**Problem to work on**: When you copy the entries, match them exactly and omit the pictures.
BEGIN
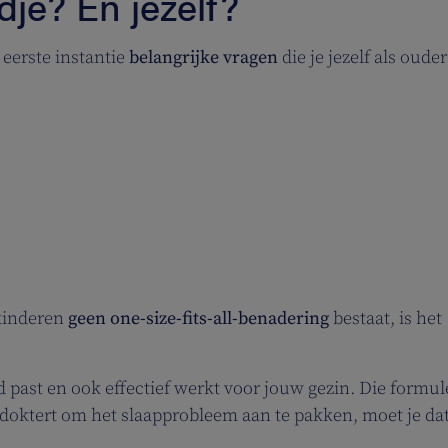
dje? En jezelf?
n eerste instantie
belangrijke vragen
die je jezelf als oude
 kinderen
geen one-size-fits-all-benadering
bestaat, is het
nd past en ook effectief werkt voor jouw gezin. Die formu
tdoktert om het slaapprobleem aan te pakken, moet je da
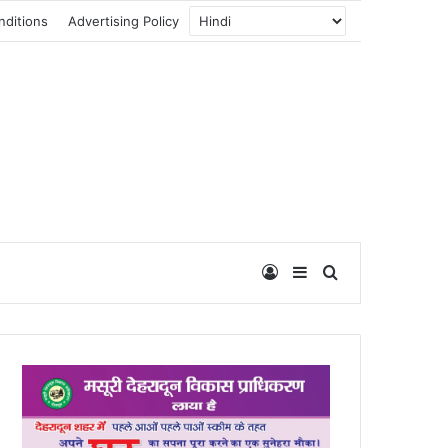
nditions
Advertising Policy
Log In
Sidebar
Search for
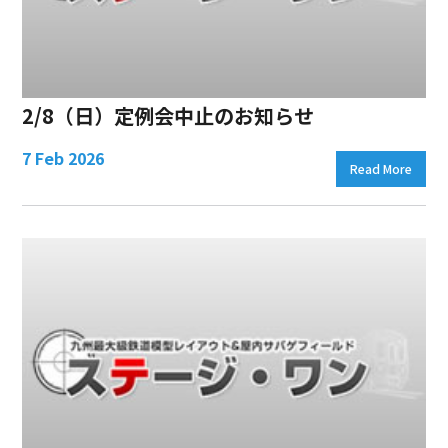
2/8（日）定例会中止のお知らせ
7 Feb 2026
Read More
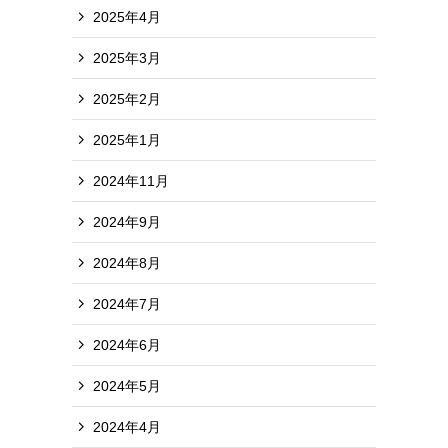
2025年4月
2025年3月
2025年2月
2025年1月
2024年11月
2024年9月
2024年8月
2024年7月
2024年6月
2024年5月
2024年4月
END
**Your response**:
dje? En jezelf?
n eerste instantie
belangrijke vragen
die je jezelf als oude
 kinderen
geen one-size-fits-all-benadering
bestaat, is het
nd past en ook effectief werkt voor jouw gezin. Die formu
tdoktert om het slaapprobleem aan te pakken, moet je da
nditions
Advertising Policy
Log In
Sidebar
Search for
2/8（日）定例会中止のお知らせ
7 Feb 2026
Read More
2025年4月
2025年3月
2025年2月
2025年1月
2024年11月
2024年9月
2024年8月
2024年7月
2024年6月
2024年5月
2024年4月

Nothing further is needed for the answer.